* _WHAT YOU ARE ASKED TO DO_
Since pictures do not belong in the copy, please repeat every record below exactly without them.

Top of RAW DATA

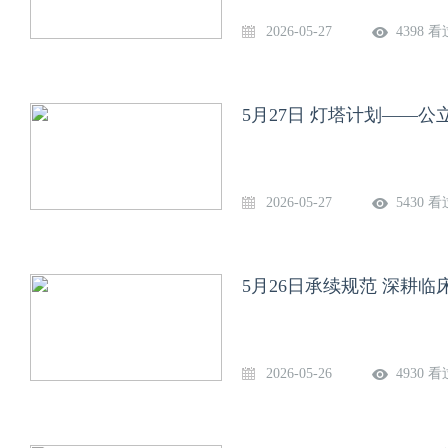
2026-05-27
4398 看
5月27日 灯塔计划——
2026-05-27
5430 看
5月26日承续规范 深耕
2026-05-26
4930 看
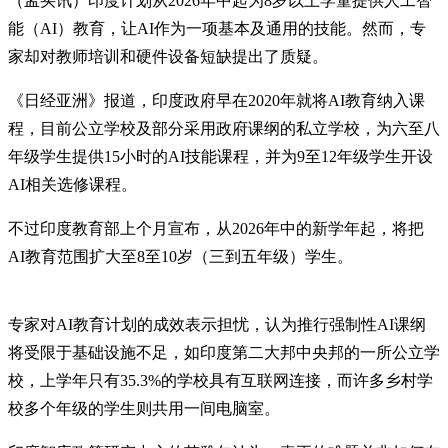
（孟买讯）印度计划从2026年中起为8岁以上学童提供人工智
能（AI）教育，让AI作为一项基本及通用的技能。然而，专
家却对教师培训和硬件设备短缺提出了质疑。
《日经亚洲》报道，印度政府早在2020年就将AI教育纳入课
程，目前公立学校及部分采用政府课纲的私立学校，为六至八
年级学生提供15小时的AI技能课程，并为9至12年级学生开设
AI相关选修课程。
不过印度教育部上个月宣布，从2026年中的新学年起，将把
AI教育范围扩大至8至10岁（三到五年级）学生。
专家对AI教育计划的成效表示担忧，认为推行强制性AI课纲
将受限于基础设施不足，如印度第二大邦中央邦的一所公立学
校，上学年只有35.3%的学校具有互联网连接，而许多乡村学
校多个年级的学生则共用一间电脑室。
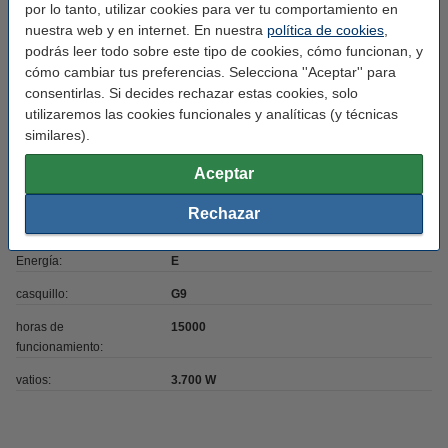
por lo tanto, utilizar cookies para ver tu comportamiento en
nuestra web y en internet. En nuestra
política de cookies
,
Medidas:
16 x 52 mm
podrás leer todo sobre este tipo de cookies, cómo funcionan, y
Marca:
123led
cómo cambiar tus preferencias. Selecciona ''Aceptar'' para
consentirlas. Si decides rechazar estas cookies, solo
Acabado:
brillante
utilizaremos las cookies funcionales y analíticas (y técnicas
Potencia lumínica:
470
similares).
Cantidad:
1 unidad
Aceptar
Regulable:
no
Rechazar
Color luz:
blanco cálido
Energía:
E
casquillo:
G9
horas de
15000
funcionamiento:
vatios:
3.700 W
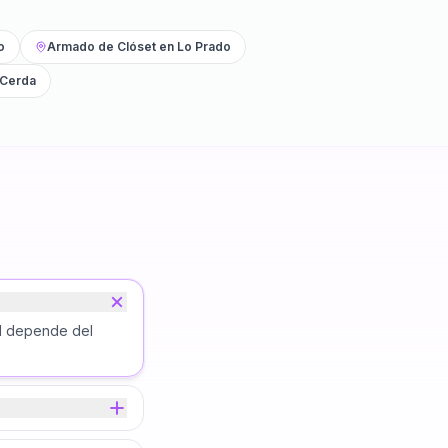
o
Armado de Clóset
en
Lo Prado
 Cerda
al depende del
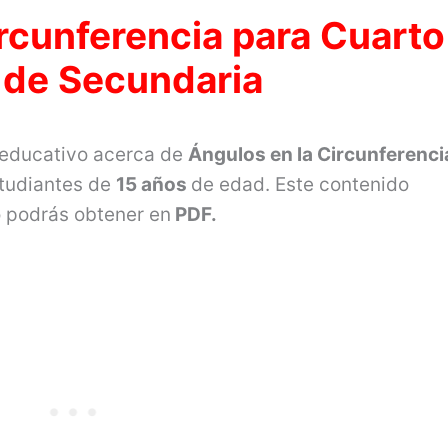
rcunferencia para Cuarto
 de Secundaria
 educativo acerca de
Ángulos en la Circunferenci
tudiantes de
15 años
de edad. Este contenido
o podrás obtener en
PDF.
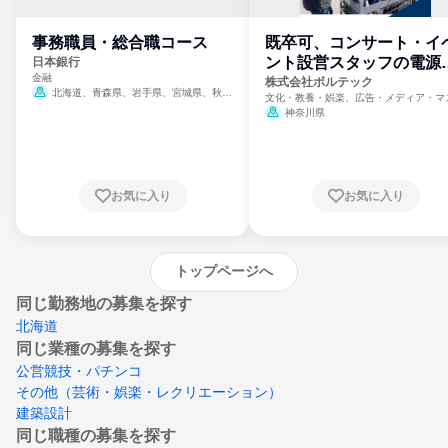
事務職員・総合職コース
既卒可、コンサート・イ
ント設営スタッフの電源
日本銀行
金融
門
株式会社ボルテック
北海道、青森県、岩手県、宮城県、秋田
文化・教養・娯楽、広告・メディア・マ
県、山形県、福島県、茨城県、群馬県、埼玉
ミ、電力・ガス・水道・エネルギー
神奈川県
県、東京都、神奈川県、新潟県、富山県、石
川県、福井県、山梨県、長野県、静岡県、愛
知県、京都府、大阪府、兵庫県、鳥取県、島
根県、岡山県、広島県、山口県、徳島県、香
川県、愛媛県、高知県、福岡県、佐賀県、長
お気に入り
お気に入り
崎県、熊本県、大分県、宮崎県、鹿児島県、
沖縄県
トップページへ
同じ勤務地の募集を探す
北海道
同じ業種の募集を探す
公営競技・パチンコ
その他（芸術・娯楽・レクリエーション）
建築設計
同じ職種の募集を探す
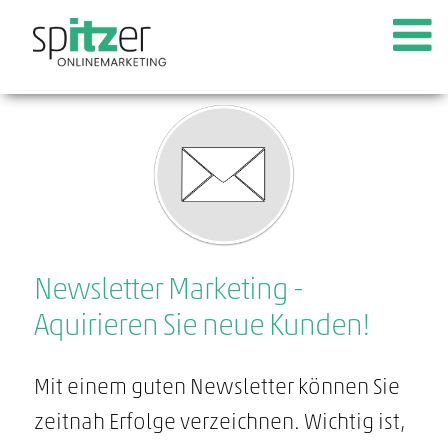
Newsletter Marketing -
Aquirieren Sie neue Kunden!
Mit einem guten Newsletter können Sie
zeitnah Erfolge verzeichnen. Wichtig ist,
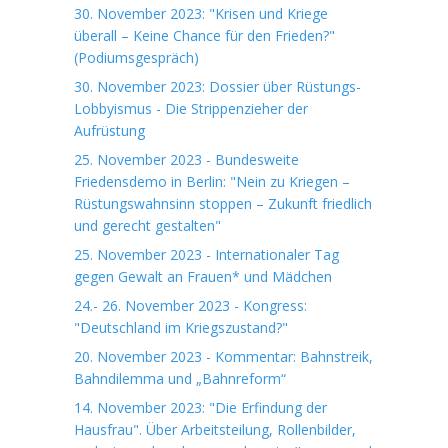
30. November 2023: "Krisen und Kriege
überall – Keine Chance für den Frieden?"
(Podiumsgespräch)
30. November 2023: Dossier über Rüstungs-
Lobbyismus - Die Strippenzieher der
Aufrüstung
25. November 2023 - Bundesweite
Friedensdemo in Berlin: "Nein zu Kriegen –
Rüstungswahnsinn stoppen – Zukunft friedlich
und gerecht gestalten"
25. November 2023 - Internationaler Tag
gegen Gewalt an Frauen* und Mädchen
24.- 26. November 2023 - Kongress:
"Deutschland im Kriegszustand?"
20. November 2023 - Kommentar: Bahnstreik,
Bahndilemma und „Bahnreform“
14. November 2023: "Die Erfindung der
Hausfrau". Über Arbeitsteilung, Rollenbilder,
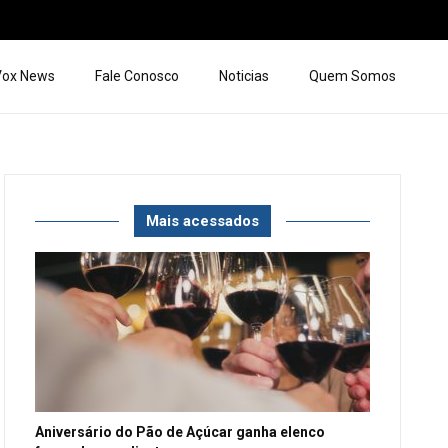
 Vox News
Fale Conosco
Noticias
Quem Somos
Mais acessados
Aniversário do Pão de Açúcar ganha elenco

Bottom of RAW DATA

* _ANSWER SECTION_
2026-05-27
4398 看
5月27日 灯塔计划——
2026-05-27
5430 看
5月26日承续规范 深耕
2026-05-26
4930 看
（孟买讯）印度计划从2026年中起为8岁以上学童提供人工智
能（AI）教育，让AI作为一项基本及通用的技能。然而，专
家却对教师培训和硬件设备短缺提出了质疑。
《日经亚洲》报道，印度政府早在2020年就将AI教育纳入课
程，目前公立学校及部分采用政府课纲的私立学校，为六至八
年级学生提供15小时的AI技能课程，并为9至12年级学生开设
AI相关选修课程。
不过印度教育部上个月宣布，从2026年中的新学年起，将把
AI教育范围扩大至8至10岁（三到五年级）学生。
专家对AI教育计划的成效表示担忧，认为推行强制性AI课纲
将受限于基础设施不足，如印度第二大邦中央邦的一所公立学
校，上学年只有35.3%的学校具有互联网连接，而许多乡村学
校多个年级的学生则共用一间电脑室。
por lo tanto, utilizar cookies para ver tu comportamiento en
nuestra web y en internet. En nuestra
política de cookies
,
Medidas:
16 x 52 mm
podrás leer todo sobre este tipo de cookies, cómo funcionan, y
Marca:
123led
cómo cambiar tus preferencias. Selecciona ''Aceptar'' para
consentirlas. Si decides rechazar estas cookies, solo
Acabado:
brillante
utilizaremos las cookies funcionales y analíticas (y técnicas
Potencia lumínica:
470
similares).
Cantidad:
1 unidad
Aceptar
Regulable:
no
Rechazar
Color luz:
blanco cálido
Energía:
E
casquillo:
G9
horas de
15000
funcionamiento:
vatios:
3.700 W
o
Armado de Clóset
en
Lo Prado
 Cerda
al depende del
rcunferencia para Cuarto
 de Secundaria
 educativo acerca de
Ángulos en la Circunferenci
tudiantes de
15 años
de edad. Este contenido
o podrás obtener en
PDF.
事務職員・総合職コース
既卒可、コンサート・イ
ント設営スタッフの電源
日本銀行
金融
門
株式会社ボルテック
北海道、青森県、岩手県、宮城県、秋田
文化・教養・娯楽、広告・メディア・マ
県、山形県、福島県、茨城県、群馬県、埼玉
ミ、電力・ガス・水道・エネルギー
神奈川県
県、東京都、神奈川県、新潟県、富山県、石
川県、福井県、山梨県、長野県、静岡県、愛
知県、京都府、大阪府、兵庫県、鳥取県、島
根県、岡山県、広島県、山口県、徳島県、香
川県、愛媛県、高知県、福岡県、佐賀県、長
お気に入り
お気に入り
崎県、熊本県、大分県、宮崎県、鹿児島県、
沖縄県
トップページへ
同じ勤務地の募集を探す
北海道
同じ業種の募集を探す
公営競技・パチンコ
その他（芸術・娯楽・レクリエーション）
建築設計
同じ職種の募集を探す
Newsletter Marketing -
Aquirieren Sie neue Kunden!
Mit einem guten Newsletter können Sie
zeitnah Erfolge verzeichnen. Wichtig ist,
30. November 2023: "Krisen und Kriege
überall – Keine Chance für den Frieden?"
(Podiumsgespräch)
30. November 2023: Dossier über Rüstungs-
Lobbyismus - Die Strippenzieher der
Aufrüstung
25. November 2023 - Bundesweite
Friedensdemo in Berlin: "Nein zu Kriegen –
Rüstungswahnsinn stoppen – Zukunft friedlich
und gerecht gestalten"
25. November 2023 - Internationaler Tag
gegen Gewalt an Frauen* und Mädchen
24.- 26. November 2023 - Kongress:
"Deutschland im Kriegszustand?"
20. November 2023 - Kommentar: Bahnstreik,
Bahndilemma und „Bahnreform“
14. November 2023: "Die Erfindung der
Hausfrau". Über Arbeitsteilung, Rollenbilder,
 Vox News
Fale Conosco
Noticias
Quem Somos
Mais acessados
Aniversário do Pão de Açúcar ganha elenco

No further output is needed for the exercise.